Using an analyzer
In this recipe, we are going to learn how to set up and use a specific analyzer for text analysis. Indexing data in Elasticsearch, especially for search use cases, requires that you define how text should be processed before indexation; this is what analyzers accomplish.
Analyzers in Elasticsearch handle tokenization and normalization functions. Elasticsearch offers a variety of ready-made analyzers for common scenarios, as well as language-specific analyzers for English, German, Spanish, French, Hindi, and so on.
In this recipe, we will see how to configure the standard analyzer with the English stopwords filter.
Getting ready
Make sure that you completed the Adding data from the Elasticsearch client recipe. Also, make sure to download the following sample Python script from the GitHub repository: https://github.com/PacktPublishing/Elastic-Stack-8.x-Cookbook/blob/main/Chapter2/python-client-sample/sampledata_analyzer.py.
The command snippets of this recipe are available at https://github.com/PacktPublishing/Elastic-Stack-8.x-Cookbook/blob/main/Chapter2/snippets.md#using-analyzer.
How to do it…
In this recipe, you will learn how to configure your Python code to interface with an Elasticsearch cluster, define a custom English text analyzer, create a new index with the analyzer, and verify that the index uses the specified settings.
Let’s look at the provided Python script:
- At the beginning of the script, we create an instance of the Elasticsearch client:
es = Elasticsearch( cloud_id=ES_CID, basic_auth=(ES_USER, ES_PWD) )
- To ensure that we do not use an existing
movies
index, the script includes code that deletes any such index:if es.indices.exists(index="movies"): print("Deleting existing movies index...") es.options(ignore_status=[404, 400]).indices.delete(index="movies")
- Next, we define the analyzer configuration:
index_settings = { "analysis": { "analyzer": { "standard_with_english_stopwords": { "type": "standard", "stopwords": "_english_" } } } }
- We then create the index with settings that define the analyzer:
es.indices.create(index='movies', settings=index_settings)

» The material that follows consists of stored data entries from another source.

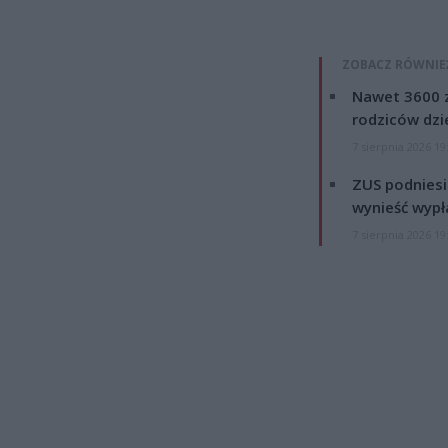
ZOBACZ RÓWNIE
Nawet 3600 z
rodziców dzie
7 sierpnia 2026 19
ZUS podniesie
wynieść wypł
7 sierpnia 2026 19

- Finally, to verify the successful addition of the analyzer, we retrieve the settings:
settings = es.indices.get_settings(index='movies') analyzer_settings = settings['movies']['settings']['index']['analysis'] print(f"Analyzer used for the index: {analyzer_settings}")

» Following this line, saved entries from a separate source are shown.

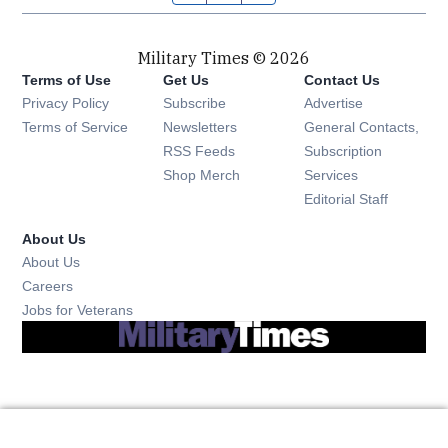
Military Times © 2026
Terms of Use
Get Us
Contact Us
Opens in new window
Privacy Policy
Subscribe
Advertise
Opens in new window
Terms of Service
Newsletters
General Contacts,
Opens in new window
RSS Feeds
Subscription
Opens in new window
Shop Merch
Services
Editorial Staff
About Us
About Us
Opens in new window
Careers
Opens in new window
Jobs for Veterans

- After reviewing the script, execute it with the following command, and you should see the output shown in Figure 2.10:
$ python sampledata_analyzer.py
Figure 2.10 – The output of the sampledata_analyzer.py script
Alternatively, you can go to Kibana | Dev Tools and issue the following request:
GET /movies/_settings
In the response, you should see the settings currently applied to the movies
index with the configured analyzer, as shown in Figure 2.11:
Figure 2.11 – The analyzer configuration in the index settings
How it works...
The settings
block of the index configuration is where the analyzer is set. As we are modifying the built-in standard analyzer in our recipe, we will give it a unique name (standard_with_english_stopwords
) and set the type to standard
. Text indexed from this point will undergo analysis by the modified analyzer. To test this, we can use the _analyze
endpoint on the index:
POST movies/_analyze { "text": "A young couple decides to elope.", "analyzer": "standard_with_stopwords" }
It should yield the results shown in Figure 2.12:
Figure 2.12 – The index result of a text with the stopword analyzer
There’s more…
While Elasticsearch offers many built-in analyzers for different languages and text types, you can also define custom analyzers. These allow you to specify how text is broken down and modified for indexing or searching, using components such as tokenizers, token filters, and character filters – either those provided by Elasticsearch or custom ones you create. For example, you can design an analyzer that converts text to lowercase, removes common words, substitutes synonyms, and strips accents.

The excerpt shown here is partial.